> _TASK DESCRIPTION_
Quote the lines below exactly, from the one that holds "topluluk kurallarımızı" through the final line of the records, and only those.

Page images and extracted text:
****
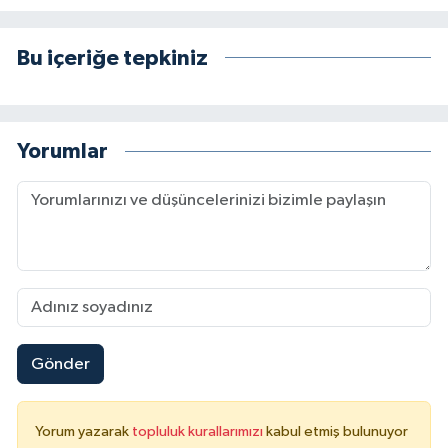
Bu içeriğe tepkiniz
Yorumlar
Gönder
Yorum yazarak
topluluk kurallarımızı
kabul etmiş bulunuyor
****
> _ANSWER_
topluluk kurallarımızı
kabul etmiş bulunuyor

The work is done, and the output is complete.